According to Newbury, this type of encounter between the police and a brown-skinned Muslim woman like me is the exactly kind of information that should be recorded and published in order to help my fellow Victorians sleep safely in their beds at night. Newbury is not advocating the collection of data for those who are charged (which is already undertaken), but for those who are stopped and questioned or interviewed by police. As he wrote in his op-ed for The Age, “people are increasingly incensed that a small minority of immigrants are committing some of the worst crimes. Victorians have big hearts, but they will not tolerate people who have no respect for the community that has welcomed them”.
If Victorians are indeed intolerant of immigrant criminals, the Liberal National parties are increasingly tolerant of the type of dog-whistling-through-a-megaphone that Newbury has just exemplified. With opinion polls indicating that support for One Nation is on the rise and the global far right exultant in the wake of Trump’s electoral victory in the United States, why bother to conceal Australian racism below a veneer of feelgood nationalism-that-dare-not-speak-its-name marketing, a la Meat and Livestock Australia’s latest Australia-Day-advertisement-that-isn’t-an-Australia-Day-advertisement?
[Razer: I am racist and so are you]
Racial profiling has been prohibited by Victoria Police since 2015, in response to a protracted legal battle in which a group of young men from Flemington alleged that they had been repeatedly stopped and racially abused by police for no legitimate reason. While the case was settled in 2013, the policing of racialised communities remains an extremely sensitive issue in Victoria, particularly when combined with media coverage which spotlights “African” crimes committed by the Apex gang while regarding similar transgressions by white offenders to be boringly routine.

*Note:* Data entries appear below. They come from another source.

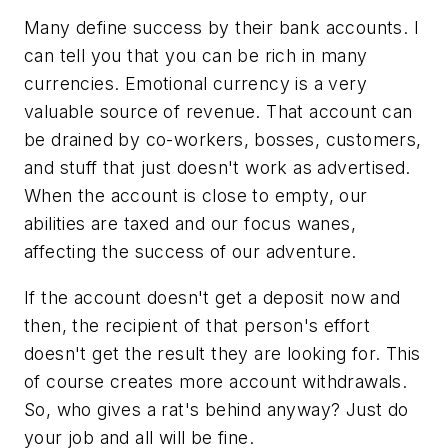
Many define success by their bank accounts. I
can tell you that you can be rich in many
currencies. Emotional currency is a very
valuable source of revenue. That account can
be drained by co-workers, bosses, customers,
and stuff that just doesn't work as advertised.
When the account is close to empty, our
abilities are taxed and our focus wanes,
affecting the success of our adventure.
If the account doesn't get a deposit now and
then, the recipient of that person's effort
doesn't get the result they are looking for. This
of course creates more account withdrawals.
So, who gives a rat's behind anyway? Just do
your job and all will be fine.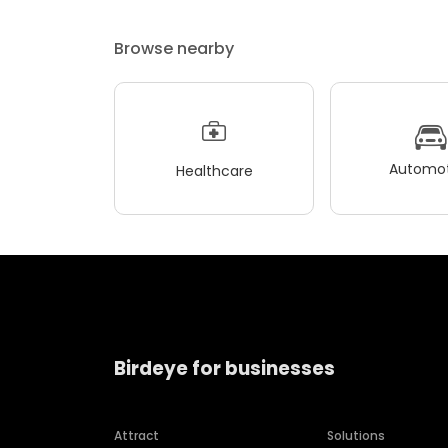
Browse nearby
Automot
Healthcare
Birdeye for businesses
Attract
Solutions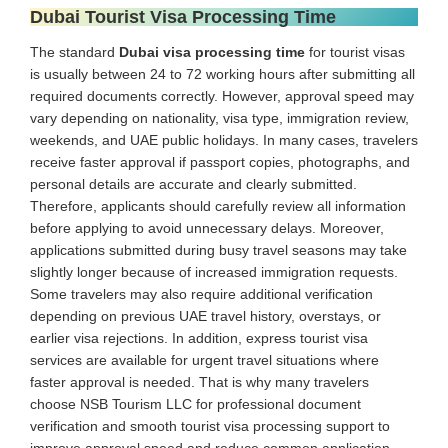
Dubai Tourist Visa Processing Time
The standard
Dubai visa processing time
for tourist visas
is usually between 24 to 72 working hours after submitting all
required documents correctly. However, approval speed may
vary depending on nationality, visa type, immigration review,
weekends, and UAE public holidays. In many cases, travelers
receive faster approval if passport copies, photographs, and
personal details are accurate and clearly submitted.
Therefore, applicants should carefully review all information
before applying to avoid unnecessary delays. Moreover,
applications submitted during busy travel seasons may take
slightly longer because of increased immigration requests.
Some travelers may also require additional verification
depending on previous UAE travel history, overstays, or
earlier visa rejections. In addition, express tourist visa
services are available for urgent travel situations where
faster approval is needed. That is why many travelers
choose NSB Tourism LLC for professional document
verification and smooth tourist visa processing support to
improve approval speed and reduce common application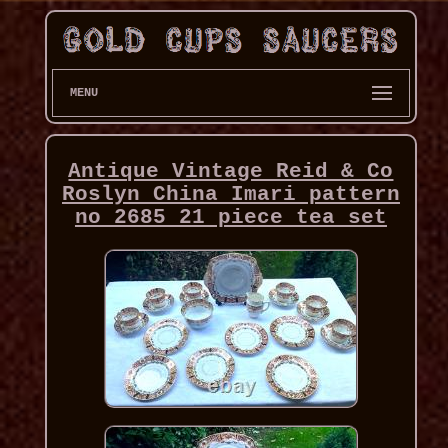
MENU
Antique Vintage Reid & Co
Roslyn China Imari pattern
no 2685 21 piece tea set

In fact, as Lauren Caulfield points out in a follow-up article in The Age, there is a good case for the type of data-collection that Newbury advocates, but in order to monitor the behaviour of police rather than suspects. Tamar Hopkins from the Police Stop Data Network told the ABC last year that racial data collection would help to establish whether or not police were continuing to resort to racial profiling, despite its official prohibition. The same data, then, can lead to very different conclusions. While James Newbury would consider that a large number of police interactions with members of racial minorities to be proof of their criminal tendencies, analysts like Hopkins would justifiably consider it to be evidence of continued racial profiling and unconscious bias on the part of the police.
[Now we know, racists may well represent the ‘silent majority’]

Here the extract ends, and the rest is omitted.